After being inspired by other animators, Ryan Gregg wanted to try his hand at creating his own clay characters.
The eighth-grader has been making videos on his YouTube channel, which has amassed just over 2,200 subscribers, for the past year following a viral video of him playing out the “Spongebob Squarepants” theme song.
The video currently sits at 1.4 million views.
“I felt really cool,” he said. “It felt nice to see that my work’s getting out there and people are seeing it.”
“At first it was kind of crazy because he’d spend all of this time in his room, and the sun will be out and the weather’s nice, but then you see the stuff that comes out and see what he’s working on,” said his dad, Thomas.
Ryan said it takes him about an hour to make most characters and at least two weeks to create the episodes. Some of the characters and their plot lines come from his personal life such as a figurine of former Superintendent Bob Fisicaro (of Mantua Schools), or a Captain Canada (spoof of Captain America).
Animators such as the late Will Vinton, Nick Park who did the famous “Wallace and Gromit” series and a YouTuber Alan Becker were some of Ryan’s biggest inspirations. He hopes to provide inspiration to others to create their own claymation videos.
Ryan said there aren’t many opportunities at the middle school for him to further develop his hobby other than an art club, and he is actively seeking to enter GCIT’s competitive digital media academic program.
“It’s interesting because it’s such a unique hobby,” said Thomas. “To have him talk about doing it forever, as far as going to college for it and furthering his education in it, and just getting better is great.”
He added Ryan’s hobby is “low-cost” being that the clay he uses ranges from $15 to $20, and the app he uses to create the videos is roughly $4.
Since his first character, Ryan has made alterations in how he physically keeps them standing after a number of them started to fall apart.
“I came up with this thing where I’d put in a Q-Tip in its back, but it was too short,” said Ryan. “So I got my dad to give me a few coffee stirrers, and I can cut them up for the height.”
While this is his hobby, Ryan said he will sometimes use his skills for class projects.

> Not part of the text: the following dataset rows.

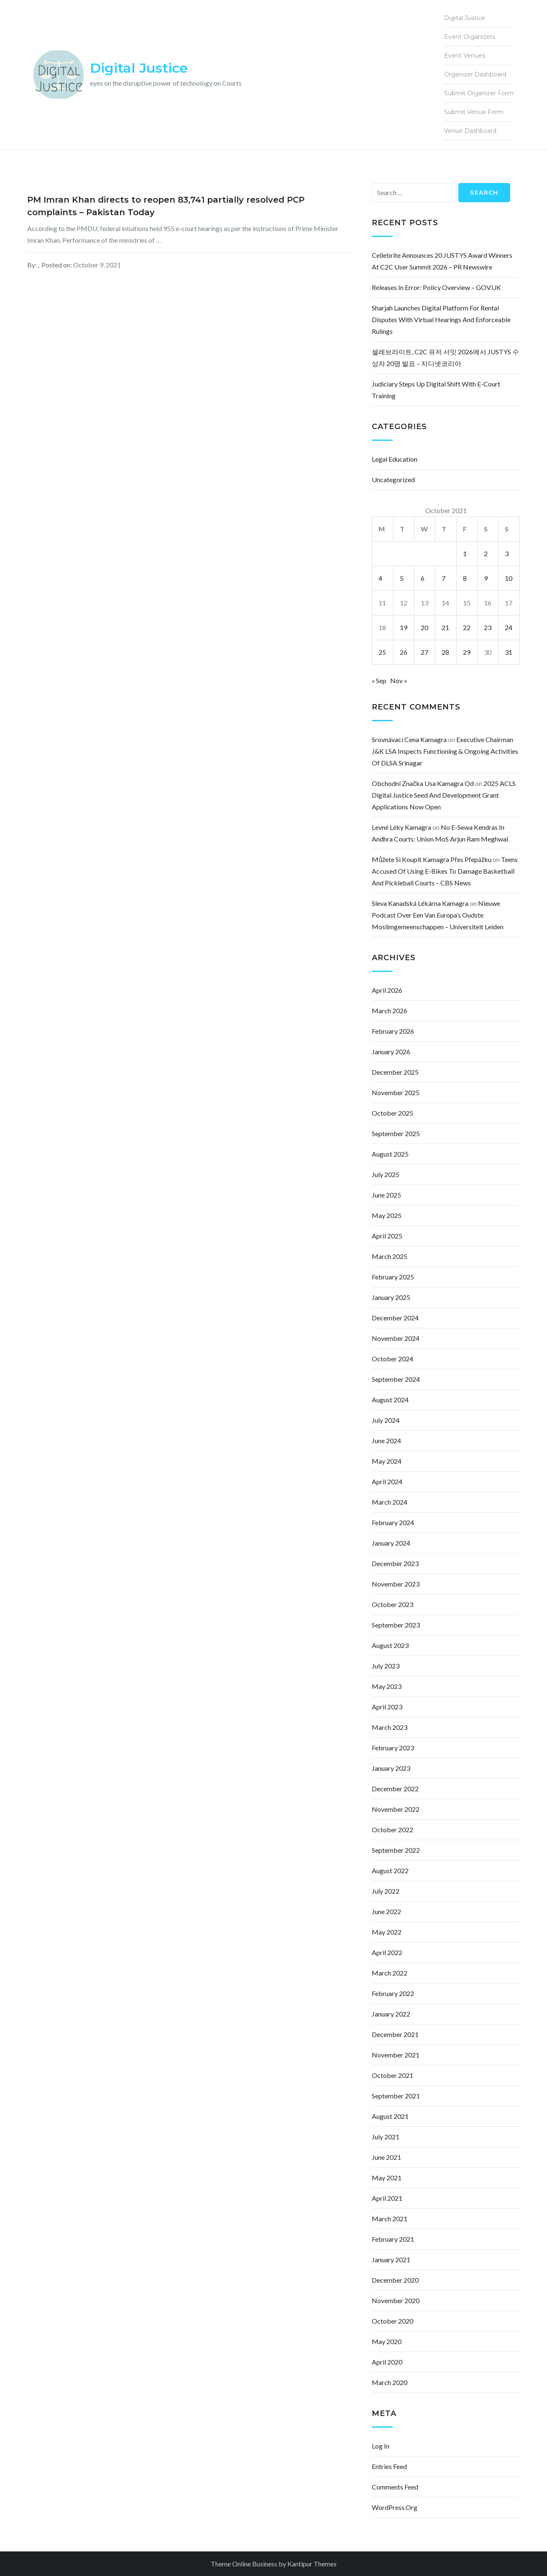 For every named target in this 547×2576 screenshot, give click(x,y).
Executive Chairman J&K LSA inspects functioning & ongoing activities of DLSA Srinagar (445, 751)
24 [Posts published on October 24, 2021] (508, 627)
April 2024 (387, 1481)
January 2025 (391, 1297)
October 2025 (392, 1113)
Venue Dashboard (470, 131)
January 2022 (391, 2014)
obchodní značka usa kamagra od (423, 783)
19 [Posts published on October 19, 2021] (403, 627)
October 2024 (392, 1359)
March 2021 (389, 2219)
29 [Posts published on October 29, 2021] (466, 652)
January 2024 (391, 1543)
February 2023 (393, 1748)
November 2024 (395, 1338)
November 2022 (395, 1809)
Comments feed (395, 2487)
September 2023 (396, 1625)
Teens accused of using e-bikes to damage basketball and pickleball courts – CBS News (445, 871)
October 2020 (392, 2321)
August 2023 (390, 1645)
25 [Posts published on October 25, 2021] (382, 652)
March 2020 (389, 2382)
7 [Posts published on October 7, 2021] (443, 578)
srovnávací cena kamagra (409, 739)
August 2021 (390, 2116)
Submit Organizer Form (479, 93)
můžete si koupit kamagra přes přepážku (431, 859)
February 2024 (393, 1522)
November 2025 (395, 1092)
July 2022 (385, 1891)
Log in (380, 2446)
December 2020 (395, 2280)
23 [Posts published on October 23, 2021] (487, 627)
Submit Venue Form (474, 112)
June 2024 (386, 1440)
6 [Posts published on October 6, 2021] (422, 578)
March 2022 (389, 1973)
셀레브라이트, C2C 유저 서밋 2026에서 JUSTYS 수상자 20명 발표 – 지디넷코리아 (445, 357)
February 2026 (393, 1031)
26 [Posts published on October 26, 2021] (403, 652)
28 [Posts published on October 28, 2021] (445, 652)
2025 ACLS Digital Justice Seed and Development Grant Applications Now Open (444, 795)
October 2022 (392, 1829)
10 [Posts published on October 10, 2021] (508, 578)
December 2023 (395, 1563)
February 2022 (393, 1993)
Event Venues (464, 55)
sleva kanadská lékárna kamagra (420, 903)
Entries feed (389, 2466)
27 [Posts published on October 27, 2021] (424, 652)
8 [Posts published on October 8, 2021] (465, 578)
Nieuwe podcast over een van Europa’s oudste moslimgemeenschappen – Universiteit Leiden (438, 915)
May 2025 (386, 1215)
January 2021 (391, 2259)
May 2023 (386, 1686)
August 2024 (390, 1400)
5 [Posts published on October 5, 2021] (402, 578)
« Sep (379, 680)
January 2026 (391, 1051)
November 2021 (395, 2055)
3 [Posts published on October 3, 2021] (507, 553)
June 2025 (386, 1195)
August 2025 (390, 1154)
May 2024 (386, 1461)
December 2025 (395, 1072)
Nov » (398, 680)
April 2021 (387, 2198)
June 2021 (386, 2157)
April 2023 (387, 1707)
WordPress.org (394, 2507)
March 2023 (389, 1727)
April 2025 (387, 1236)
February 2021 (393, 2239)
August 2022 (390, 1870)
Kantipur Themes (312, 2564)
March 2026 (389, 1011)
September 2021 (396, 2096)
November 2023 (395, 1584)
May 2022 (386, 1932)
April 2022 (387, 1952)
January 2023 (391, 1768)
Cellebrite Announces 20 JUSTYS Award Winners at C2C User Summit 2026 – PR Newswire (442, 261)
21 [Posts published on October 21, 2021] (445, 627)
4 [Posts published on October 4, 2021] (380, 578)
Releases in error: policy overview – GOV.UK (436, 287)
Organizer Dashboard (475, 74)
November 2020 (395, 2300)
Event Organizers (469, 37)
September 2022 (396, 1850)
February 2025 (393, 1277)
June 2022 (386, 1911)
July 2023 (385, 1666)
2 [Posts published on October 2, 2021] (486, 553)
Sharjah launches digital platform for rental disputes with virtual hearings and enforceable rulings (441, 319)
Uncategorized (393, 479)
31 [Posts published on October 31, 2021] (508, 652)
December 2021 (395, 2034)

He recalled when his group in a science class had to create a diorama, and he volunteered to create a clay volcano and its backdrop.

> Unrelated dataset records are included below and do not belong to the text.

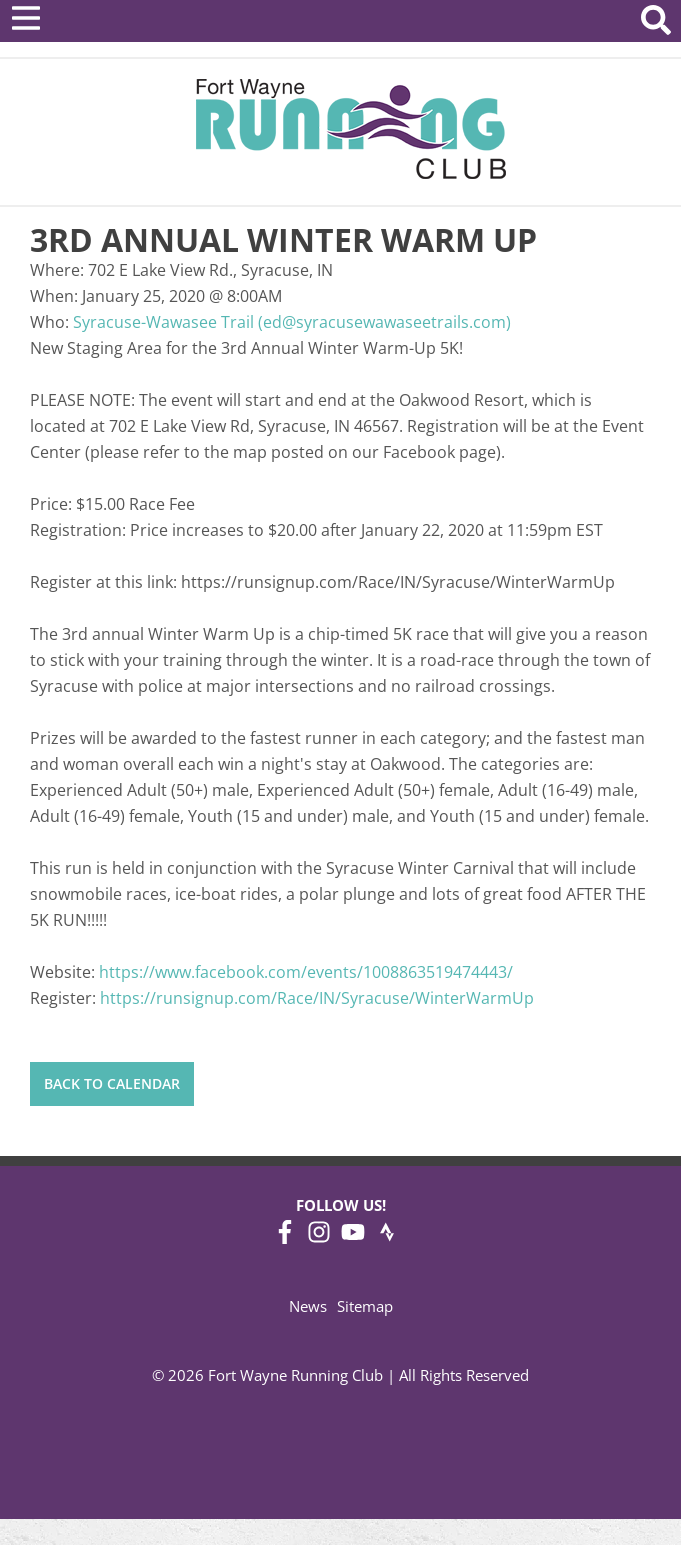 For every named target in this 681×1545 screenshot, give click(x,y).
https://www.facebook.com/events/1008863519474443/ (306, 972)
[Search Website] (656, 23)
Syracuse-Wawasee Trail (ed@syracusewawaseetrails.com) (292, 322)
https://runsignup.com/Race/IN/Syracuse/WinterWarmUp (317, 998)
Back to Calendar (112, 1083)
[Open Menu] (26, 18) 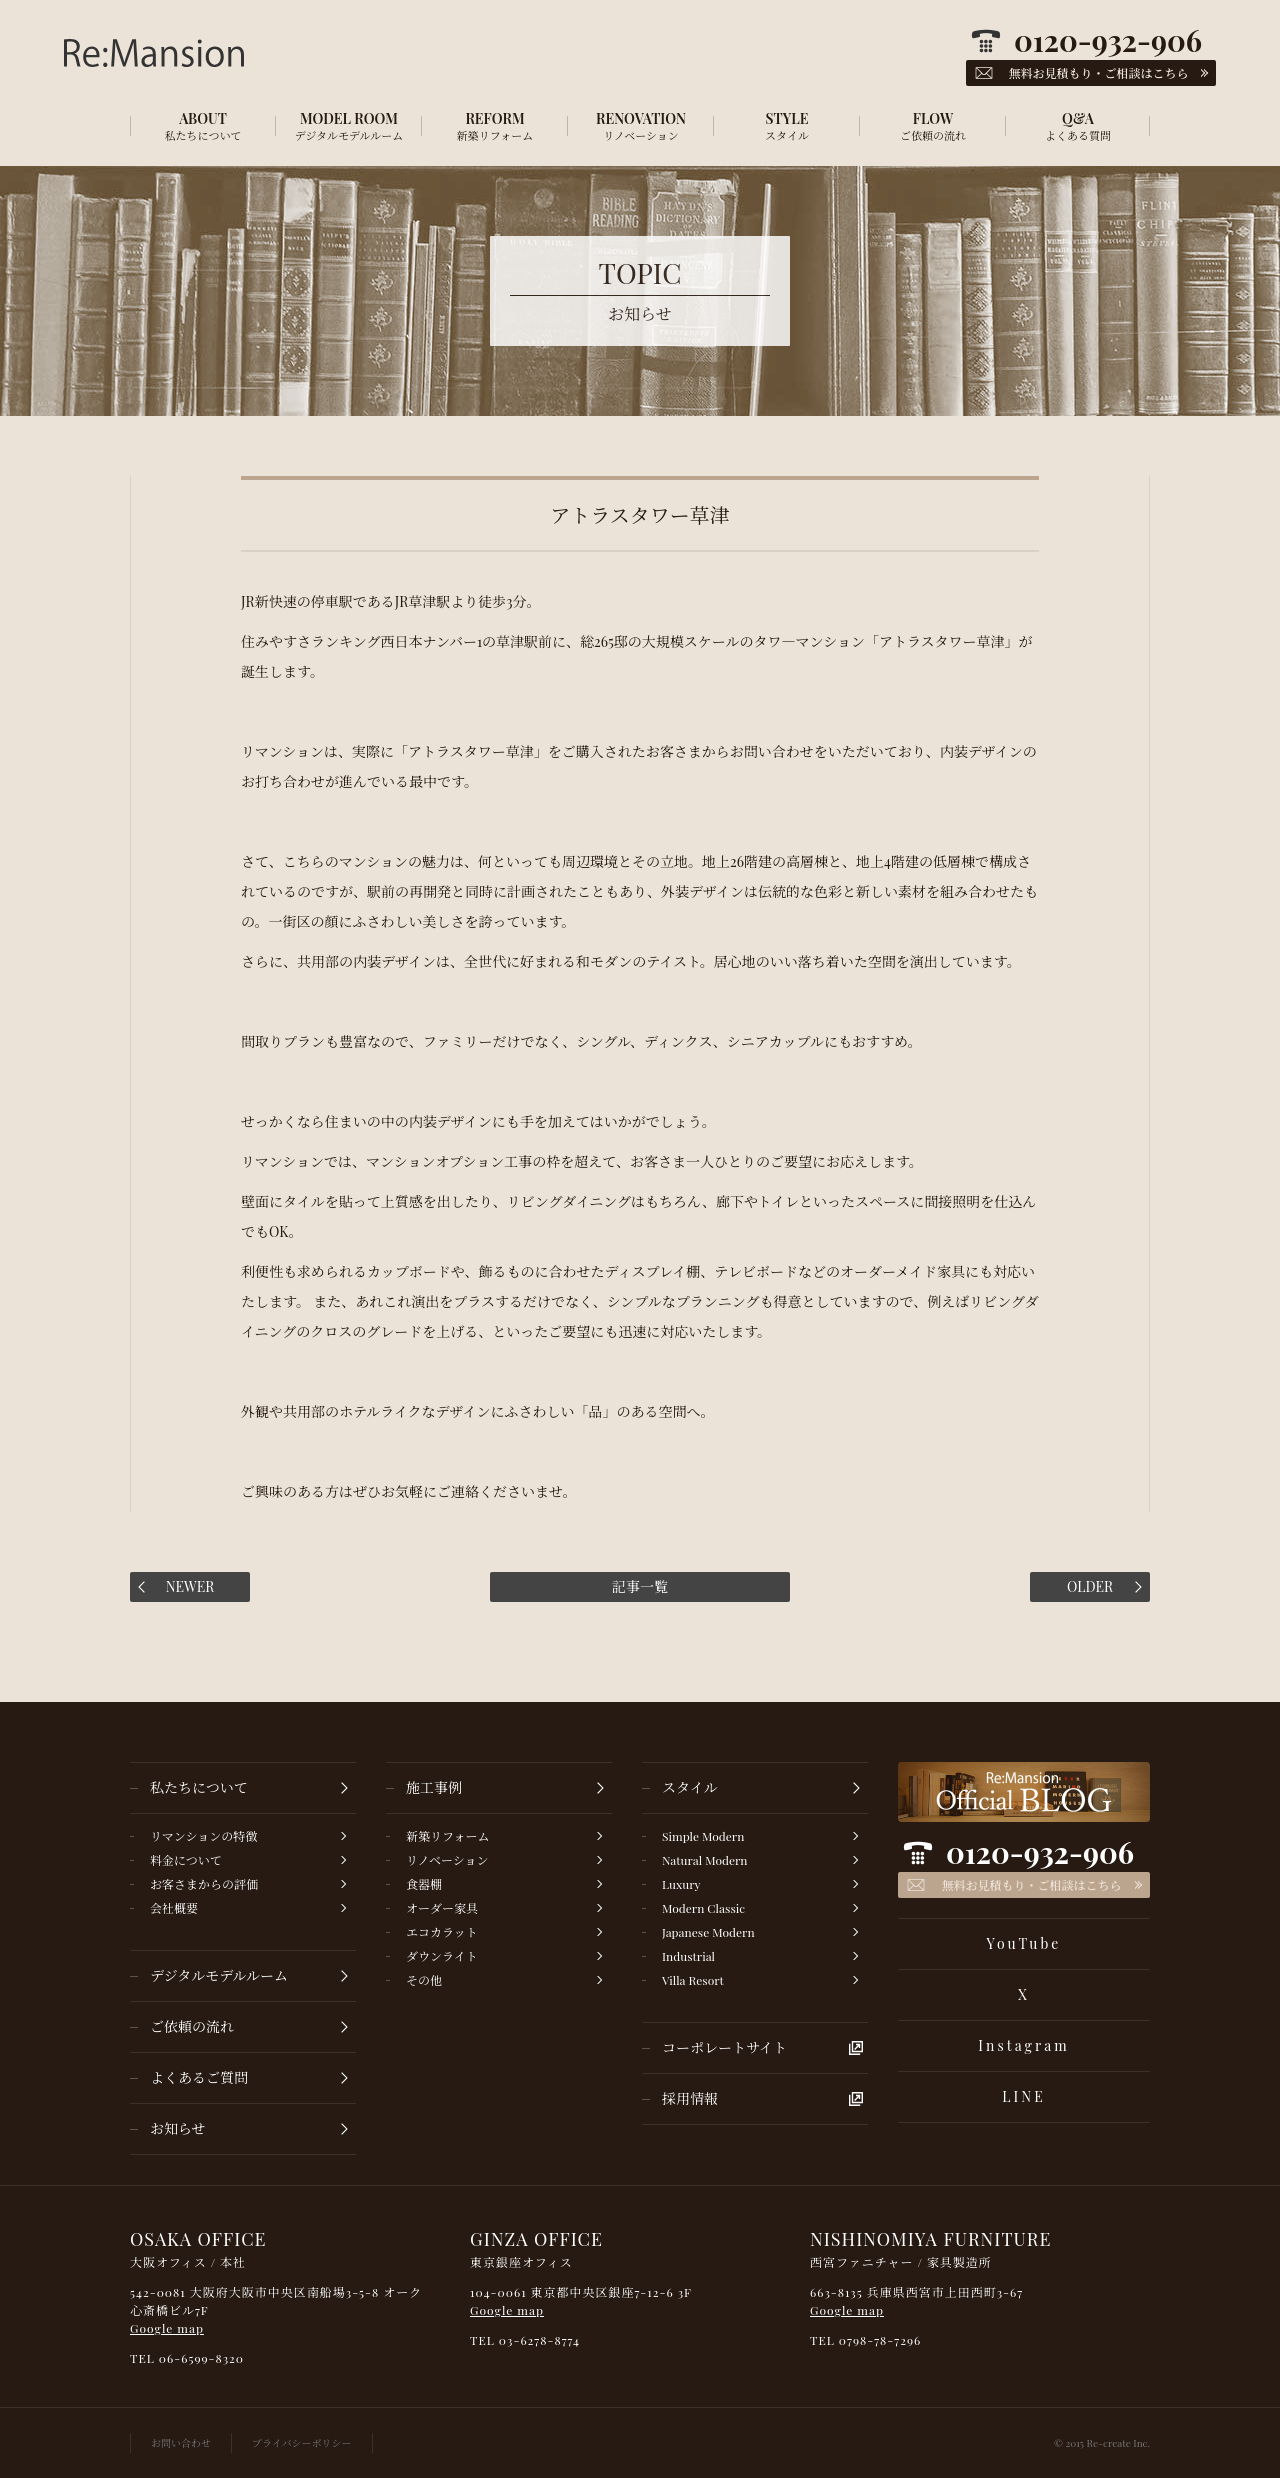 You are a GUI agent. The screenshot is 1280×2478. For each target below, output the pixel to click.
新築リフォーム (447, 1836)
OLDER (1090, 1586)
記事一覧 (640, 1586)
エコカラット (442, 1932)
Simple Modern (703, 1836)
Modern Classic (703, 1908)
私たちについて (199, 1787)
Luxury (681, 1884)
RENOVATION (641, 126)
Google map (167, 2328)
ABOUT (203, 126)
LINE (1023, 2096)
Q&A (1078, 126)
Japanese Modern (708, 1932)
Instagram (1023, 2045)
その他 (424, 1980)
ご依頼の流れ (192, 2026)
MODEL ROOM (349, 126)
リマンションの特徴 (203, 1836)
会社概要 (174, 1908)
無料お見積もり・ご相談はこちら (1031, 1885)
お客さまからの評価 (204, 1884)
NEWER (190, 1586)
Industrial (688, 1956)
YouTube (1024, 1943)
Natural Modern (705, 1860)
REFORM (495, 126)
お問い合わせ (181, 2443)
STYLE (787, 126)
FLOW (933, 126)
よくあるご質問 (199, 2077)
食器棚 (424, 1884)
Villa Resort (693, 1980)
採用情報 (690, 2098)
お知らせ (178, 2128)
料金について (186, 1860)
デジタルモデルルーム (219, 1975)
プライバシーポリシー (302, 2443)
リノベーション (447, 1860)
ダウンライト (442, 1956)
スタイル (690, 1787)
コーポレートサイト (724, 2047)
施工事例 (434, 1787)
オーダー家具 (442, 1908)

Ryan admitted his favorite part of this hobby is creating the characters, some of which don’t make it into videos such as “Count Chocula.”
“It’s probably pretty relaxing and therapeutic for him,” said Thomas. “He can be involved as much or as little as he wants, he’s only 14 and has a ways to go. We seek to nurture it and help him grow and support his hobby.”
“I’ll draw something and it’s very cool and nice to breathe life what looks like a lifeless lump of clay,” said Ryan.
Ryan’s YouTube channel can be found by searching “Classy Star” in the search box and selecting “channels.”